Exxon has been working to shift the narrative outside of COP, too. “On November 30, the first day of COP 28, The New York Times included a full-page greenwashing ad from ExxonMobil,” Brad Johnson documented in Hill Heat on Monday. “Reuters coverage of Al Gore’s criticism of ExxonMobil’s presence at COP 28 was smothered by greenwashing ads from ExxonMobil. The Punchbowl News political newsletter today is Presented by ExxonMobil.” Yesterday’s Power Switch newsletter from Politico was Presented by ExxonMobil, too.
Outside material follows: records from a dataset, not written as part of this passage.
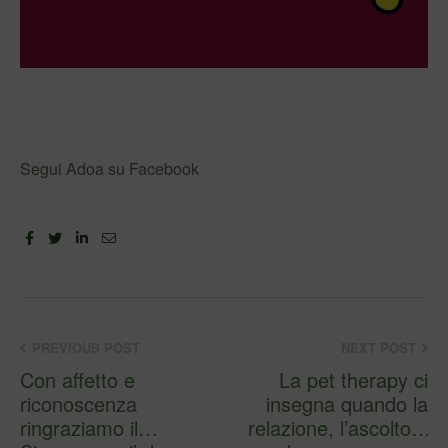
Segui Adoa su Facebook
Facebook
Twitter
Linkedin
Email
PREVIOUS POST
NEXT POST
Con affetto e
La pet therapy ci
riconoscenza
insegna quando la
ringraziamo il
relazione, l’ascolto e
While the oil giant’s greenwashing may have ramped up around COP, it’s also a years-long affair — aided in large part by many of the same media outlets interviewing Woods at the conference. A major analysis of Big Oil’s advertising between October 2020 and October 2023 found that “many of the world’s most trusted English-language news publications help fossil fuel companies mislead readers about topics like the promise of carbon capture, the potential of ‘renewable biogas,’ and how much the industry contributes to the energy transition,” according to Amy Westervelt and Matthew Green. The analysis, published by Drilled and DeSmog this week, found that Bloomberg Media Studios last year created a video for Exxon promoting carbon capture and hydrogen; Politico organized 37 e-mail campaigns for Exxon; and Exxon sponsored more than 100 editions of Washington Post newsletters in 2022 alone, as just a few examples.
Ultimately, it’s up to the media, policymakers, and other major institutions to determine whether the oil companies still responsible for fueling climate catastrophe are allowed to have a platform to stand on — or whether, like Big Tobacco, their time to influence the debate about their products’ harm is finally up.